→ WHAT TO PRODUCE
Only the number is wanted: count the lines in the data with "mich" in them.

→ GIVEN DATA
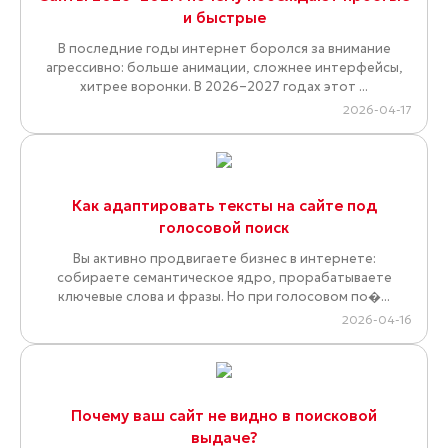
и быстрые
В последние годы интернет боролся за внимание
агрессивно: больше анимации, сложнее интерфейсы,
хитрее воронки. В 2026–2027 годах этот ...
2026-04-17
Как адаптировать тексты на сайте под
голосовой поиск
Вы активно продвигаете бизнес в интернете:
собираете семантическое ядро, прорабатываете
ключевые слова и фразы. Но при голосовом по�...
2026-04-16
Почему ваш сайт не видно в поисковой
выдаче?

...

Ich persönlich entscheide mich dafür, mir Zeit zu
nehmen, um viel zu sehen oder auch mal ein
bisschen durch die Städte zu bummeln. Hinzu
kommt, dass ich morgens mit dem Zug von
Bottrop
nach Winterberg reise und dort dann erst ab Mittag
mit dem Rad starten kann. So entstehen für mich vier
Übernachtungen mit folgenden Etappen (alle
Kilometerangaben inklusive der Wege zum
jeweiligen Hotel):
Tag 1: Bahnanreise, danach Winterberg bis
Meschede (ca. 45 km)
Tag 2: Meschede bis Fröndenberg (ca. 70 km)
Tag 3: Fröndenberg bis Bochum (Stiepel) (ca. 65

--

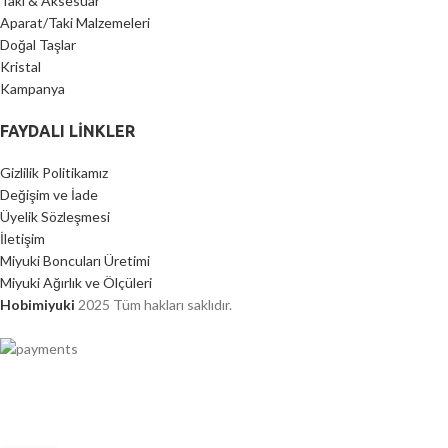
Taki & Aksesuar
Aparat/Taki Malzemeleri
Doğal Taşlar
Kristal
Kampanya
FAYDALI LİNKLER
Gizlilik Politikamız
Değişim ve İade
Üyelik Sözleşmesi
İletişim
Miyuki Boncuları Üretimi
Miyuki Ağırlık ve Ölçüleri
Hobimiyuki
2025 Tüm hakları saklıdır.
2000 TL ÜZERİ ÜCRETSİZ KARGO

→ OUTPUT FOR THIS EXERCISE
2